Data for analysis:
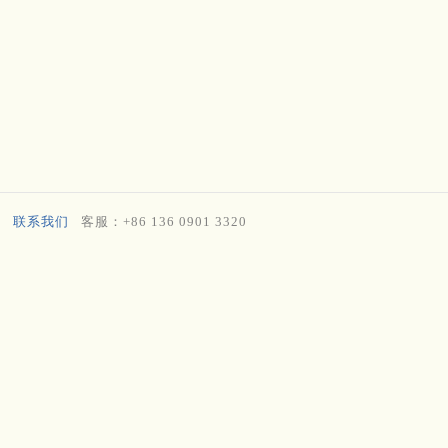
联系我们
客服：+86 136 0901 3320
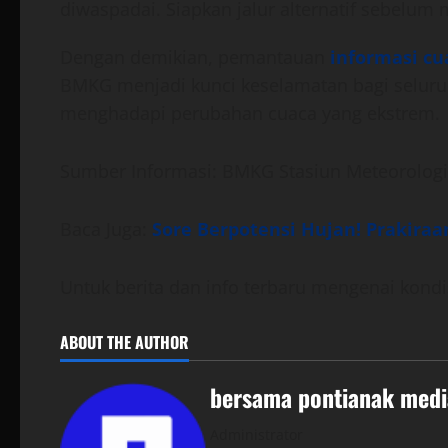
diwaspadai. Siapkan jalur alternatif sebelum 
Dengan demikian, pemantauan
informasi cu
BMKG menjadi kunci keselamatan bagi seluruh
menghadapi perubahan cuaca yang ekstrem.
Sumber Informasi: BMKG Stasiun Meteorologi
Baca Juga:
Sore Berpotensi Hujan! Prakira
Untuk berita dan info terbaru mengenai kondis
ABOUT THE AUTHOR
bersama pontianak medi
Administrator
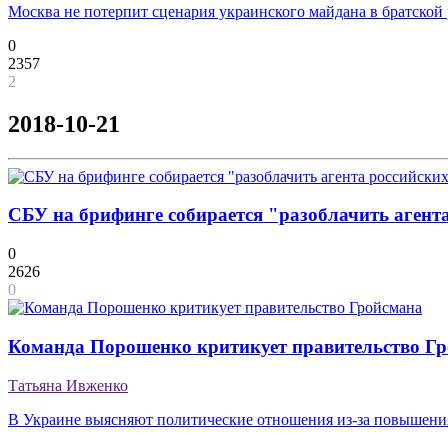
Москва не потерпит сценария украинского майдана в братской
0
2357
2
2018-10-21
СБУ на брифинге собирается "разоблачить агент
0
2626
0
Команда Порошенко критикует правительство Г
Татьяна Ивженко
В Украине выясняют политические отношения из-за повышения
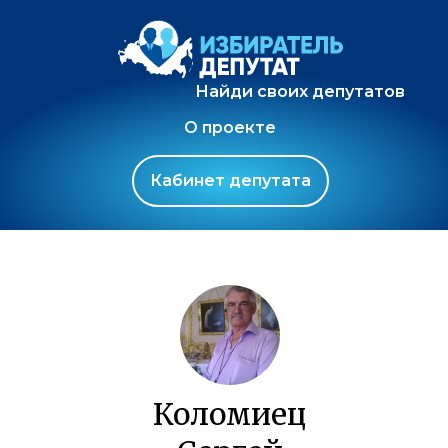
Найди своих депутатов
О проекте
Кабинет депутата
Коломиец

---

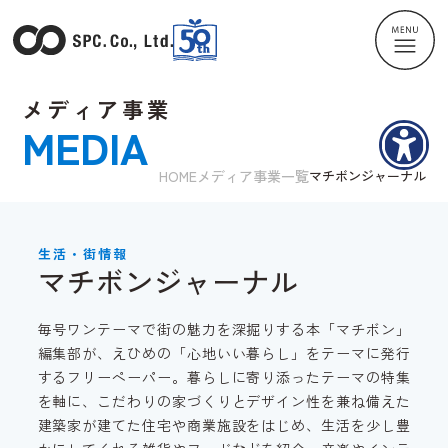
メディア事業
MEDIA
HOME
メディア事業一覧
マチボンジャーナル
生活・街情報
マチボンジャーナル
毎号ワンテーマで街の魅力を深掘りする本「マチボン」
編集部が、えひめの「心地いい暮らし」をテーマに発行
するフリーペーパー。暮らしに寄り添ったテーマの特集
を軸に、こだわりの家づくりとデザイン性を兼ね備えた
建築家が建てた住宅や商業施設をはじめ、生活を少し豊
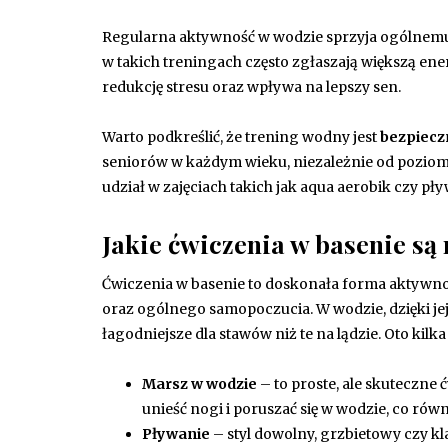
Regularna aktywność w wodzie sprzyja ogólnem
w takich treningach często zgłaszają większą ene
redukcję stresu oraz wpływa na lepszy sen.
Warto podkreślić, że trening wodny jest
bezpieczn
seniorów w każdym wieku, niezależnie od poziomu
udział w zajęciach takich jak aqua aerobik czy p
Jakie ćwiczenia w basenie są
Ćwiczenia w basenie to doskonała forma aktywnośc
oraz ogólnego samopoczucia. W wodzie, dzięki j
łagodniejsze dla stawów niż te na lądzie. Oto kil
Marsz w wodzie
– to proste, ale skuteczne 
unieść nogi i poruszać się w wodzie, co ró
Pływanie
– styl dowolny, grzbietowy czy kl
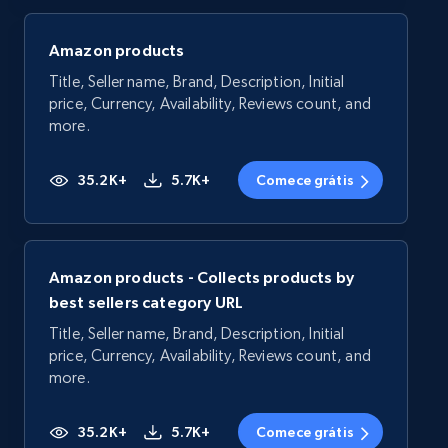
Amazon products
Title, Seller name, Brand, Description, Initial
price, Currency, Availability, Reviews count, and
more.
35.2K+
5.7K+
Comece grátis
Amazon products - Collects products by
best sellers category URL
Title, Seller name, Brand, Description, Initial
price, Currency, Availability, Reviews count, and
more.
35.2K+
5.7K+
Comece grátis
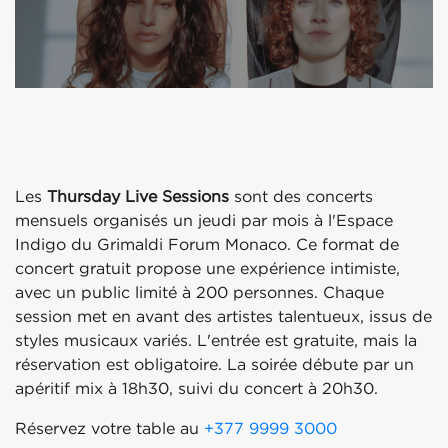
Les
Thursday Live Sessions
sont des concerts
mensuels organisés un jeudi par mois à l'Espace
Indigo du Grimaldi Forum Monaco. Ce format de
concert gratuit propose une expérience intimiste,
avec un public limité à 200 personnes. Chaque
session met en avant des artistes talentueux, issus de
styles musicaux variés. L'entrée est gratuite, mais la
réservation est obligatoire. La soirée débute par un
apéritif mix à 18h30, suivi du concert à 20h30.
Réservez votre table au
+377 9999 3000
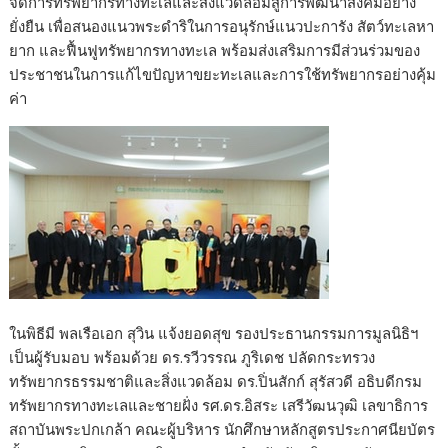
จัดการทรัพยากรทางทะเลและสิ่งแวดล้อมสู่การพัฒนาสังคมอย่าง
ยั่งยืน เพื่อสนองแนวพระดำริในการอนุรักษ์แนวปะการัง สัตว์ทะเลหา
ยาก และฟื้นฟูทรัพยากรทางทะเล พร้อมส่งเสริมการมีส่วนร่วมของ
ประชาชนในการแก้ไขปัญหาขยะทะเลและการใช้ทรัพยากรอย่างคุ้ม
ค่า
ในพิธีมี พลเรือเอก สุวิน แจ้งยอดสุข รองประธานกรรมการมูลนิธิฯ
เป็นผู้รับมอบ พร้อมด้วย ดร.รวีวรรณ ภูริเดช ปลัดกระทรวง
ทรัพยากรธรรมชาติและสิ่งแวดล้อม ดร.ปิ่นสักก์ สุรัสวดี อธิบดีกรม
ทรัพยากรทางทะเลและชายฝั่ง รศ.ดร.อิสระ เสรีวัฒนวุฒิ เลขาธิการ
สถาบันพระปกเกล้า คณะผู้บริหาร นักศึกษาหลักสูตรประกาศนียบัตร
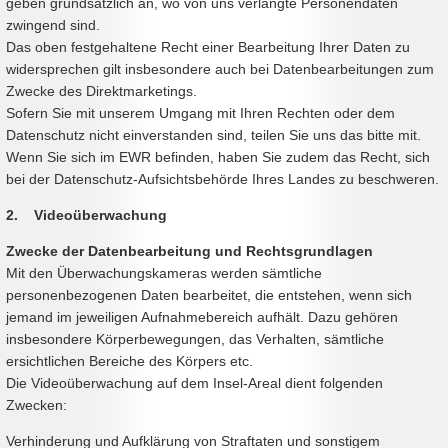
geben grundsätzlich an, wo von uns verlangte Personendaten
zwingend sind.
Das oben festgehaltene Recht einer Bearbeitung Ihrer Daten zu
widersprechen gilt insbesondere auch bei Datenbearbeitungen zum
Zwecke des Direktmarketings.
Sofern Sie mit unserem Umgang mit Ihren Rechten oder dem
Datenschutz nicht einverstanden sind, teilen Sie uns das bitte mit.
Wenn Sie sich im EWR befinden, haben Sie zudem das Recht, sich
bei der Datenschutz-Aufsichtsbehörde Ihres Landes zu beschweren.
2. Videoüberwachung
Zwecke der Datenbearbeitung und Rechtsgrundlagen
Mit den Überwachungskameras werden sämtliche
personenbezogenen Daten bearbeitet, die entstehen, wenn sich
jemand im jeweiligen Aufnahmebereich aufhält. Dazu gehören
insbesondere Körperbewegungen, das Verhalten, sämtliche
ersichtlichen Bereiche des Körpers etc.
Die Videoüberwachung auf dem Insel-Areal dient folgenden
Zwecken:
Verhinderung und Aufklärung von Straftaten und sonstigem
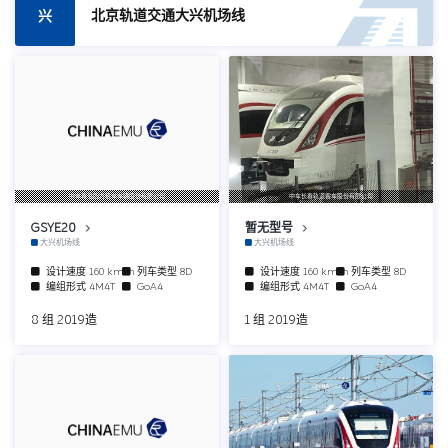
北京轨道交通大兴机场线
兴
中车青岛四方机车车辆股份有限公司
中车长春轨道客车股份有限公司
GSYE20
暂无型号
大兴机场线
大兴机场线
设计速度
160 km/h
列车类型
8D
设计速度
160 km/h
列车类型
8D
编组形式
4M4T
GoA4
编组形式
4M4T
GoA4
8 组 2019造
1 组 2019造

Work request: All lines of the entries above where "sämtliche" turns up should be reported.

Your response:
Mit den Überwachungskameras werden sämtliche
insbesondere Körperbewegungen, das Verhalten, sämtliche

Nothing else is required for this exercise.